Vietnam’s economy is forecast to continue improving, with gross domestic product (GDP) to expand by 6.8 percent this year, said the World Bank (WB) in its latest economic for Vietnam.
According to the WB’s Taking Stock report, released in Hanoi on June 14, the Vietnamese economic growth has been robust in recent time, accompanied by broad macroeconomic stability.
Speaking at the launch ceremony, Ousmane Dione, WB Country Director for Vietnam, said the country’s impressive economic growth in 2017 and the first quarter of 2018 gives the country a firm foundation to move forward.
This is a great opportunity to invest in human resources, thereby addressing challenges to maintain growth momentum, he said, stressing that the WB is willing to help Vietnam achieve sustainable and long-term growth targets.
Introducing the report’s main contents, Sebastian Eckardt, lead economist of the WB in Vietnam, said current favourable economic conditions such as high growth and low inflation offer Vietnam a special chance to boost reform.
Prudent macroeconomic policies should be parallel with profound and comprehensive structural reforms, including reform of regulations to remove barriers and reduce operational costs for the private sector, invest in high-quality human resources and infrastructure, and increase productivity of State-owned enterprises, he said.
According to the report, Vietnam’s trade balance continued to improve owning to strong trade performance and FDI inflows, contributing to the overall current account surplus, estimated at 6.8 percent of GDP in Q1 2018. The exchange rate has been relatively stable while reserves continued to rise, reaching 63 billion USD in the first four months of this year, equal to around 3.6 months of imports.
Against the backdrop of low inflation, monetary policy remains accommodative.

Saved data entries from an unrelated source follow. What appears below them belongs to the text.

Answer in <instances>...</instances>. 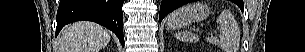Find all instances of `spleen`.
I'll return each mask as SVG.
<instances>
[{
  "instance_id": "1",
  "label": "spleen",
  "mask_w": 305,
  "mask_h": 52,
  "mask_svg": "<svg viewBox=\"0 0 305 52\" xmlns=\"http://www.w3.org/2000/svg\"><path fill=\"white\" fill-rule=\"evenodd\" d=\"M219 24L220 34L219 37H206V41L217 45L225 52H232V42L229 41V32L233 27V18L228 11H223L216 20ZM176 39L185 42H197L199 40L198 36L192 32L185 31L183 33H176Z\"/></svg>"
}]
</instances>
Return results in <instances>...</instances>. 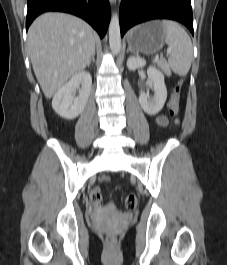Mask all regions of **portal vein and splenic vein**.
Wrapping results in <instances>:
<instances>
[{"label":"portal vein and splenic vein","instance_id":"1","mask_svg":"<svg viewBox=\"0 0 227 265\" xmlns=\"http://www.w3.org/2000/svg\"><path fill=\"white\" fill-rule=\"evenodd\" d=\"M167 53L170 54L171 50H168ZM154 61L157 62L158 61V57H155Z\"/></svg>","mask_w":227,"mask_h":265}]
</instances>
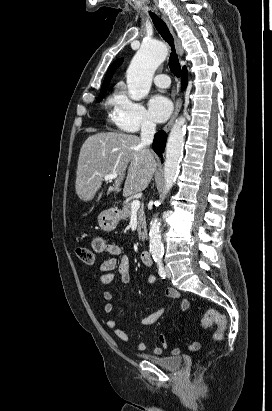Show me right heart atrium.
I'll return each mask as SVG.
<instances>
[{
  "label": "right heart atrium",
  "instance_id": "d8ad5b80",
  "mask_svg": "<svg viewBox=\"0 0 272 411\" xmlns=\"http://www.w3.org/2000/svg\"><path fill=\"white\" fill-rule=\"evenodd\" d=\"M109 107V120L120 131L135 133L155 126L146 108L133 100L122 86L117 87L111 96Z\"/></svg>",
  "mask_w": 272,
  "mask_h": 411
}]
</instances>
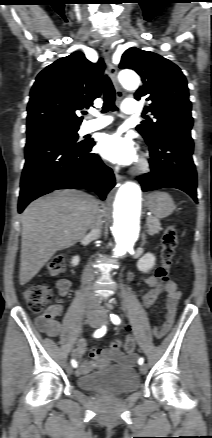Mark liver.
Listing matches in <instances>:
<instances>
[{"mask_svg":"<svg viewBox=\"0 0 212 438\" xmlns=\"http://www.w3.org/2000/svg\"><path fill=\"white\" fill-rule=\"evenodd\" d=\"M99 202L79 190H60L29 204L21 216L19 280L29 282L54 254L75 245L90 228Z\"/></svg>","mask_w":212,"mask_h":438,"instance_id":"1","label":"liver"}]
</instances>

Vietnam’s consumer price index has been ticking up slightly at 2.8 percent (year on year) in the April 2018, driven by electricity and health services price hikes. Rapid credit growth and abundant liquidity could worsen volatility in Vietnam's financial markets, especially against the anticipated tightening of global monetary conditions. Public debt has stabilised since 2017, with an overall fiscal deficit of 4.5 percent of GDP, and the public-debt-to-GDP ratio declined to 61.4 percent in 2017 from 63.6 percent in 2016, said the World Bank.
Vietnam’s medium-term outlook has improved further since the last Taking Stock release in December 2017. Real GDP is projected to expand by 6.8 percent this year (up from 6.5 percent in the previous forecast) before moderating to 6.6 percent in 2019 and 6.5 percent in 2020, due to an expected slowdown in global demand. Inflation is expected to remain around the 4 percent government target. The current account balance is projected to remain in surplus, but could start narrowing next year, reflecting widening deficits on the income and services accounts. Fiscal deficits and public debt are expected to be under control.

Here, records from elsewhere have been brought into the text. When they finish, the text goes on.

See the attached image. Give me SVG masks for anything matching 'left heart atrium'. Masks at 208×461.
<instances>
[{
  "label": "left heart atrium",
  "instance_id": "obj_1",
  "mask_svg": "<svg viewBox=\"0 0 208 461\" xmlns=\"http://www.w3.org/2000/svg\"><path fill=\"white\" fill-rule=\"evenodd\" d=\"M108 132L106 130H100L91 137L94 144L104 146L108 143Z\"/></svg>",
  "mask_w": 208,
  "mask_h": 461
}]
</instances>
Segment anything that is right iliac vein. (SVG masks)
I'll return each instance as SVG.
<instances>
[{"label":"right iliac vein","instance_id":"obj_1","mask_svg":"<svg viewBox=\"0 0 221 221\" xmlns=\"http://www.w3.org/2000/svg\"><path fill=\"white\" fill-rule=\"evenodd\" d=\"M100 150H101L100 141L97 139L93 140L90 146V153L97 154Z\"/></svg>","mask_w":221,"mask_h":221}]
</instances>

The report said despite improved short term prospects, risks remain significant. Domestically, slower progress in restructuring state-owned enterprises and banking sectors could adversely impact the macro-financial situation, undermine growth prospects, and create large public-sector liabilities. External risks include escalating trade protectionism, heightened geopolitical tensions and faster-than-expected monetary tightening which could lead to disorderly financial market movements.
The report’s special section looks at reform priorities for reducing trade costs and enhancing competitiveness in Vietnam. While Vietnam has made great progress in reducing tariffs, there remains significant potential to reduce trade cost through rationalization of non-tariff measures or specialized controls, more efficient border management and logistics./.